A super-heroína da décima dimensão



A super-heroína da décima dimensão

Dizem os expert em física quântica que nosso universo tem 11 dimensões, sendo quatro delas perfeitamente definidas e as outras sete pequenas e enroladas. As quatro conhecidas são o espaço contendo três dimensões – comprimento, largura e altura - e o tempo, associado de forma inseparável das outras três, que constituem o espaço. Mas não sabemos que dimensões são essas nem as suas características, porém temos razões de sobra para acreditar que existem, porque os físicos não erram muito. Sabemos algo mais. Quem nos conta é Castrina, uma viajante do Universo. Mas para melhor entendermos como são essas “pequenas” dimensões, que assim mesmo são imensas, olhemos para uma caneca com alça. Abstraindo-nos do tempo, vemos perfeitamente as três dimensões no corpo da caneca. A alça seria uma dessas dimensões “extras”. Vemos que a alça tem dois pontos comuns ao corpo da caneca – o nosso espaço tempo que sentimos e vemos - e que também fazem parte dela. É nesses dois pontos comuns que se fazem certos tipos de troca de informação. Como “informação” podemos considerar a passagem de partículas, ondas, corpos de qualquer dimensão. A física quântica também nos diz que a probabilidade de alguma partícula passar dessa dimensão (a da alça) para o corpo da caneca é ínfima, mas que se esperarmos o tempo suficiente, acontecerá e poderemos estudar esse fenômeno. Como este Universo tem um tempo finito de existência dentro de um “universo” de universos de tempo infinito para trás no tempo, tal passagem de dimensão estaria mais do que na hora de acontecer.
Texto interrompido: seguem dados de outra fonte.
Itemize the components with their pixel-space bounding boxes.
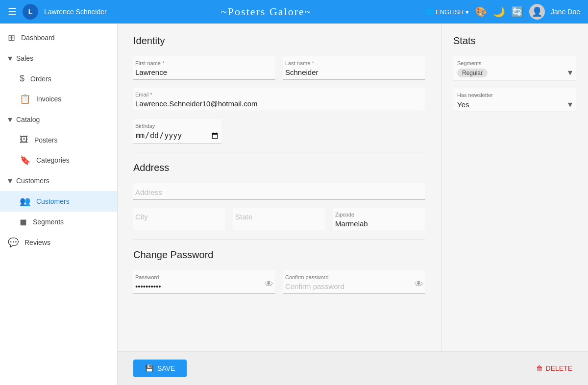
state-input[interactable] xyxy=(235,212,323,222)
invoices-icon: 📋 xyxy=(20,94,30,104)
email-row: Email * xyxy=(133,88,425,111)
password-input[interactable] xyxy=(135,281,273,291)
main-form: Identity First name * Last name * xyxy=(118,24,441,351)
first-name-input[interactable] xyxy=(135,67,273,77)
save-icon: 💾 xyxy=(145,364,153,372)
chevron-down-icon: ▾ xyxy=(8,53,12,64)
sidebar-orders-label: Orders xyxy=(30,75,51,83)
city-field xyxy=(133,208,225,231)
last-name-input[interactable] xyxy=(285,67,423,77)
has-newsletter-value: Yes xyxy=(457,100,469,109)
chevron-down-icon: ▾ xyxy=(8,175,12,186)
dashboard-icon: ⊞ xyxy=(8,32,15,43)
bottom-bar: 💾 SAVE 🗑 DELETE xyxy=(118,351,588,385)
sidebar-reviews-label: Reviews xyxy=(24,239,50,246)
save-button[interactable]: 💾 SAVE xyxy=(133,360,187,377)
segments-select-row[interactable]: Regular ▾ xyxy=(457,67,572,78)
has-newsletter-select-row[interactable]: Yes ▾ xyxy=(457,99,572,110)
sidebar-item-invoices[interactable]: 📋 Invoices xyxy=(0,89,117,109)
sidebar-item-reviews[interactable]: 💬 Reviews xyxy=(0,232,117,253)
sidebar-sales-section[interactable]: ▾ Sales xyxy=(0,48,117,69)
topbar-jane-label: Jane Doe xyxy=(551,8,580,16)
main-layout: ⊞ Dashboard ▾ Sales $ Orders 📋 Invoices … xyxy=(0,24,588,385)
identity-title: Identity xyxy=(133,35,425,47)
last-name-field: Last name * xyxy=(283,56,425,80)
birthday-input[interactable] xyxy=(135,130,220,142)
language-icon: 🌐 xyxy=(426,8,434,16)
password-field: Password 👁 xyxy=(133,270,275,294)
confirm-password-input[interactable] xyxy=(285,281,423,291)
confirm-password-field: Confirm password 👁 xyxy=(283,270,425,294)
address-row xyxy=(133,183,425,200)
sidebar-segments-label: Segments xyxy=(33,218,64,226)
sidebar: ⊞ Dashboard ▾ Sales $ Orders 📋 Invoices … xyxy=(0,24,118,385)
refresh-icon[interactable]: 🔄 xyxy=(511,6,523,18)
sidebar-item-segments[interactable]: ◼ Segments xyxy=(0,212,117,232)
theme-icon[interactable]: 🌙 xyxy=(493,6,505,18)
language-selector[interactable]: 🌐 ENGLISH ▾ xyxy=(426,8,469,16)
topbar-right: 🌐 ENGLISH ▾ 🎨 🌙 🔄 👤 Jane Doe xyxy=(426,4,580,20)
state-field xyxy=(233,208,325,231)
sidebar-item-customers[interactable]: 👥 Customers xyxy=(0,191,117,212)
topbar-username: Lawrence Schneider xyxy=(44,8,107,16)
brand-title: ~Posters Galore~ xyxy=(113,5,420,18)
confirm-password-label: Confirm password xyxy=(285,274,423,280)
email-label: Email * xyxy=(135,92,423,97)
delete-icon: 🗑 xyxy=(536,364,543,372)
sidebar-dashboard-label: Dashboard xyxy=(21,34,55,42)
first-name-label: First name * xyxy=(135,60,273,66)
city-input[interactable] xyxy=(135,212,223,222)
sidebar-catalog-label: Catalog xyxy=(16,116,40,123)
sidebar-customers-label: Customers xyxy=(36,197,70,205)
birthday-row: Birthday xyxy=(133,119,221,144)
birthday-label: Birthday xyxy=(135,123,220,129)
first-name-field: First name * xyxy=(133,56,275,80)
customers-icon: 👥 xyxy=(20,196,30,207)
reviews-icon: 💬 xyxy=(8,237,19,248)
change-password-section: Change Password Password 👁 Confirm passw… xyxy=(133,249,425,294)
segments-label: Segments xyxy=(457,60,572,66)
zipcode-label: Zipcode xyxy=(335,212,423,217)
last-name-label: Last name * xyxy=(285,60,423,66)
password-visibility-icon[interactable]: 👁 xyxy=(265,279,273,289)
email-input[interactable] xyxy=(135,98,423,109)
chevron-down-icon: ▾ xyxy=(8,114,12,125)
birthday-field: Birthday xyxy=(133,119,221,144)
confirm-password-visibility-icon[interactable]: 👁 xyxy=(415,279,423,289)
password-row: Password 👁 Confirm password 👁 xyxy=(133,270,425,294)
sidebar-customers-section[interactable]: ▾ Customers xyxy=(0,170,117,191)
palette-icon[interactable]: 🎨 xyxy=(475,6,487,18)
orders-icon: $ xyxy=(20,73,24,84)
name-row: First name * Last name * xyxy=(133,56,425,80)
sidebar-posters-label: Posters xyxy=(34,136,57,144)
address-input[interactable] xyxy=(135,187,423,197)
segments-icon: ◼ xyxy=(20,217,27,227)
sidebar-item-orders[interactable]: $ Orders xyxy=(0,69,117,89)
sidebar-catalog-section[interactable]: ▾ Catalog xyxy=(0,109,117,130)
content-area: Identity First name * Last name * xyxy=(118,24,588,385)
sidebar-customers-section-label: Customers xyxy=(16,177,49,185)
has-newsletter-select-field: Has newsletter Yes ▾ xyxy=(453,88,576,112)
segments-select-field: Segments Regular ▾ xyxy=(453,56,576,80)
delete-button[interactable]: 🗑 DELETE xyxy=(536,364,572,372)
save-label: SAVE xyxy=(157,364,175,372)
posters-icon: 🖼 xyxy=(20,135,28,145)
segments-chevron-icon[interactable]: ▾ xyxy=(568,67,572,78)
sidebar-item-dashboard[interactable]: ⊞ Dashboard xyxy=(0,27,117,48)
sidebar-item-categories[interactable]: 🔖 Categories xyxy=(0,150,117,170)
stats-content: Stats Segments Regular ▾ Has newsletter xyxy=(441,24,588,112)
address-field xyxy=(133,183,425,200)
has-newsletter-chevron-icon[interactable]: ▾ xyxy=(568,99,572,110)
menu-icon[interactable]: ☰ xyxy=(8,6,17,18)
password-label: Password xyxy=(135,274,273,280)
form-area: Identity First name * Last name * xyxy=(118,24,441,313)
segments-value-badge: Regular xyxy=(457,69,488,77)
delete-label: DELETE xyxy=(546,364,572,372)
sidebar-sales-label: Sales xyxy=(16,54,33,62)
jane-avatar: 👤 xyxy=(529,4,545,20)
topbar: ☰ L Lawrence Schneider ~Posters Galore~ … xyxy=(0,0,588,24)
zipcode-input[interactable] xyxy=(335,218,423,229)
city-state-zip-row: Zipcode xyxy=(133,208,425,231)
sidebar-item-posters[interactable]: 🖼 Posters xyxy=(0,130,117,150)
language-label: ENGLISH xyxy=(436,8,464,16)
E que aconteceu com Castrina. Foi numa tarde de Outono quando as folhas das árvores caem tingindo o chão de cores pastel de marrom e amarelo, o vento faz rodamoinhos levantando-as e a chuva cai intensa alagando estradas, campos, cidades. Certos fenômenos passam desapercebidos e criaturas podem passar de uma dimensão para outra sem deixar rastro. Umas esfumam-se na neblina. Outras sofrem metamorfoses e logo se juntam a nós sem qualquer diferença aparente. Uma só, tanto quanto sabemos, se materializou tal como era na outra dimensão. Quando o raio caiu perto da torre da Igreja sem fiéis, que agora era usada como museu, e a fumaça se esvaiu no nevoeiro, lá estava aquela figura, com um joelho no chão, o outro dobrado, curvada sobre si mesma, um cotovelo sobre a perna dobrada, a mão esquerda tocando o chão para se apoiar. Seu corpo ainda fumegava, brilhando por pequenos raios azulados que lhe percorriam o corpo. Primeiro pensei que fosse alguém atingido pelo raio, mas quando olhou na minha direção, percebi que era um ser estranho. Respirava normalmente. Não tinha qualquer meio de se mimetizar ou adquirir nossas formas. Tinha mãos com garras como se fossem de águia, pés e mãos com quatro dedos, cabeça um pouco grande, totalmente imberbe, pele aveludada ligeiramente azulada, veias esverdeadas. Podia considerar-se um ser agradável, embora tivesse os dentes pequenos. Ria facilmente e aprendeu nossa língua, o português em dois dias de convivência na casa onde a escondemos da mídia. Seus alimentos eram tão similares aos nossos, conforme contou, que não houve preocupação alguma quando preparamos a comida. Comeu com parcimônia. Gostou do vinho, preferindo sucos e água. Minha amiga Ivone que trabalha numa clínica tratou de analisar o sangue de Castrina. Incrivelmente semelhante ao nosso, as células reprodutivas com 48 cromossomos. Grande probabilidade de cruzar-se com homens e vir a gerar filhos. Mas Castrina tinha outras intenções; queria voltar para a sua dimensão onde estava sua Galáxia, seu sistema solar, seu planeta, seus familiares, amigos, sua vida.

Aquela dimensão extra de onde vinha tinha certas características diferentes. Tal como na corrente elétrica, onde temos a corrente alternada e a contínua, lá era o tempo que podia ser alternado ou contínuo. Ou seja, aqui na terra, o tempo parece fluir numa só direção, sempre para o futuro, tal como na corrente elétrica contínua, mas lá, na sua dimensão, Castrina podia usar o tempo, fazendo-o ir e voltar, não só rumo ao futuro mas fazê-lo voltar para trás ou mesmo congelá-lo pelo tempo que desejasse. Além disso, ela é muito inteligente. Para poder andar pelas ruas sem sermos incomodados, criamos um traje especial para ela: Um traje de médica, com luvas e máscara para que não reparassem muito em suas características. Uma boa maquilagem resolveu o problema da pele.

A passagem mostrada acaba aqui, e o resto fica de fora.